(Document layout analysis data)
______________________________
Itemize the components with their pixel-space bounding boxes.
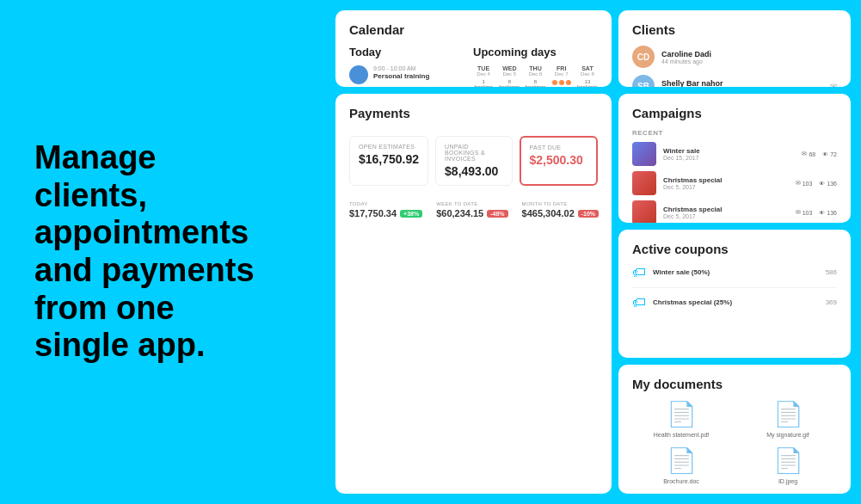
apt-time-1: 9:00 - 10:00 AM <box>373 65 461 72</box>
payments-bottom: Today $17,750.34 +38% Week to Date $60,2… <box>349 201 598 218</box>
camp-date-2: Dec 5, 2017 <box>663 184 789 190</box>
apt-1: 9:00 - 10:00 AM Personal training <box>349 65 461 84</box>
email-icon: ✉ <box>796 180 801 187</box>
documents-card: My documents 📄 Health statement.pdf 📄 My… <box>618 365 851 494</box>
stat-value-2: $2,500.30 <box>530 153 587 167</box>
day-bookings-1: 8 bookings <box>499 79 520 87</box>
stat-open-estimates: Open Estimates $16,750.92 <box>349 136 428 186</box>
camp-thumb-2 <box>632 171 656 195</box>
day-saturday: SAT Dec 8 13 bookings <box>577 65 598 87</box>
pay-value-2: $465,304.02 <box>522 208 575 218</box>
doc-icon-4: 📄 <box>773 446 803 475</box>
camp-item-1[interactable]: Winter sale Dec 15, 2017 ✉ 68 👁 72 <box>632 142 837 166</box>
camp-stat-views-3: 👁 136 <box>819 210 837 216</box>
client-avatar-1: CD <box>632 46 655 68</box>
day-name-4: SAT <box>577 65 598 71</box>
client-item-2[interactable]: SB Shelly Bar nahor 2 days ago ✉ <box>632 75 837 87</box>
camp-item-3[interactable]: Christmas special Dec 5, 2017 ✉ 103 👁 13… <box>632 200 837 223</box>
camp-views-1: 72 <box>830 151 837 157</box>
pay-week: Week to Date $60,234.15 -48% <box>436 201 507 218</box>
day-bookings-0: 1 booking <box>473 79 494 87</box>
coupon-name-2: Christmas special (25%) <box>653 298 819 306</box>
stat-label-1: Unpaid Bookings & Invoices <box>445 144 502 162</box>
eye-icon: 👁 <box>819 210 825 216</box>
doc-name-1: Health statement.pdf <box>654 432 710 438</box>
pay-today: Today $17,750.34 +38% <box>349 201 422 218</box>
payments-stats: Open Estimates $16,750.92 Unpaid Booking… <box>349 136 598 186</box>
doc-item-4[interactable]: 📄 ID.jpeg <box>739 446 837 484</box>
camp-name-1: Winter sale <box>663 147 795 155</box>
pay-label-2: Month to Date <box>522 201 600 206</box>
upcoming-section: Upcoming days TUE Dec 4 1 booking WED De… <box>473 46 598 87</box>
camp-name-3: Christmas special <box>663 206 789 213</box>
apt-name-1: Personal training <box>373 72 461 81</box>
client-item-1[interactable]: CD Caroline Dadi 44 minutes ago <box>632 46 837 68</box>
day-thursday: THU Dec 6 8 bookings <box>525 65 545 87</box>
doc-name-2: My signature.gif <box>766 432 809 438</box>
camp-stat-emails-1: ✉ 68 <box>802 151 815 157</box>
camp-item-2[interactable]: Christmas special Dec 5, 2017 ✉ 103 👁 13… <box>632 171 837 195</box>
client-avatar-2: SB <box>632 75 655 87</box>
pay-value-0: $17,750.34 <box>349 208 397 218</box>
day-name-0: TUE <box>473 65 494 71</box>
camp-stat-emails-2: ✉ 103 <box>796 180 813 187</box>
dot <box>552 80 557 85</box>
clients-title: Clients <box>632 22 837 37</box>
day-dots-3 <box>551 80 572 87</box>
stat-unpaid: Unpaid Bookings & Invoices $8,493.00 <box>435 136 512 186</box>
doc-item-1[interactable]: 📄 Health statement.pdf <box>632 400 730 438</box>
camp-thumb-1 <box>632 142 656 166</box>
eye-icon: 👁 <box>819 181 825 187</box>
client-name-2: Shelly Bar nahor <box>661 79 823 88</box>
stat-label-2: Past Due <box>530 144 587 151</box>
coupon-item-2[interactable]: 🏷 Christmas special (25%) 369 <box>632 295 837 317</box>
upcoming-label: Upcoming days <box>473 46 598 58</box>
camp-views-2: 136 <box>827 181 837 187</box>
doc-icon-2: 📄 <box>773 400 803 428</box>
coupons-title: Active coupons <box>632 242 837 256</box>
day-friday: FRI Dec 7 <box>551 65 572 87</box>
pay-value-1: $60,234.15 <box>436 208 483 218</box>
coupon-count-1: 586 <box>826 268 837 276</box>
day-date-0: Dec 4 <box>473 71 494 77</box>
day-name-3: FRI <box>551 65 572 71</box>
coupon-icon-2: 🏷 <box>632 295 646 310</box>
pay-label-1: Week to Date <box>436 201 507 206</box>
coupon-name-1: Winter sale (50%) <box>653 268 819 276</box>
day-name-2: THU <box>525 65 545 71</box>
dot <box>559 80 564 85</box>
camp-stat-emails-3: ✉ 103 <box>796 209 813 216</box>
stat-value-1: $8,493.00 <box>445 164 502 178</box>
doc-name-3: Brochure.doc <box>663 478 699 484</box>
message-icon[interactable]: ✉ <box>830 82 837 88</box>
day-bookings-2: 8 bookings <box>525 79 545 87</box>
coupon-count-2: 369 <box>826 298 837 306</box>
camp-thumb-3 <box>632 200 656 223</box>
doc-item-3[interactable]: 📄 Brochure.doc <box>632 446 730 484</box>
eye-icon: 👁 <box>822 151 828 157</box>
coupons-card: Active coupons 🏷 Winter sale (50%) 586 🏷… <box>618 230 851 359</box>
hero-text: Manageclients,appointmentsand paymentsfr… <box>34 139 255 365</box>
pay-badge-2: -10% <box>578 210 599 218</box>
doc-icon-1: 📄 <box>667 400 697 428</box>
pay-month: Month to Date $465,304.02 -10% <box>522 201 600 218</box>
coupon-icon-1: 🏷 <box>632 265 646 280</box>
camp-views-3: 136 <box>827 210 837 216</box>
campaigns-title: Campaigns <box>632 106 837 120</box>
coupon-item-1[interactable]: 🏷 Winter sale (50%) 586 <box>632 265 837 288</box>
camp-stat-views-2: 👁 136 <box>819 181 837 187</box>
client-date-1: 44 minutes ago <box>661 58 837 65</box>
stat-past-due: Past Due $2,500.30 <box>520 136 598 186</box>
campaigns-card: Campaigns RECENT Winter sale Dec 15, 201… <box>618 94 851 223</box>
documents-title: My documents <box>632 377 837 391</box>
today-section: Today 9:00 - 10:00 AM Personal training … <box>349 46 461 87</box>
day-date-1: Dec 5 <box>499 71 520 77</box>
doc-icon-3: 📄 <box>667 446 697 475</box>
calendar-title: Calendar <box>349 22 598 37</box>
apt-avatar-1 <box>349 65 368 84</box>
day-date-2: Dec 6 <box>525 71 545 77</box>
pay-badge-1: -48% <box>487 210 507 218</box>
doc-item-2[interactable]: 📄 My signature.gif <box>739 400 837 438</box>
camp-name-2: Christmas special <box>663 176 789 184</box>
email-icon: ✉ <box>796 209 801 216</box>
______________________________
• Work instructions:
Take each line above that holds the string "Unpaid" and copy it.

• Task solution:
stat-label-1: Unpaid Bookings & Invoices <box>445 144 502 162</box>
payments-stats: Open Estimates $16,750.92 Unpaid Booking… <box>349 136 598 186</box>
stat-unpaid: Unpaid Bookings & Invoices $8,493.00 <box>435 136 512 186</box>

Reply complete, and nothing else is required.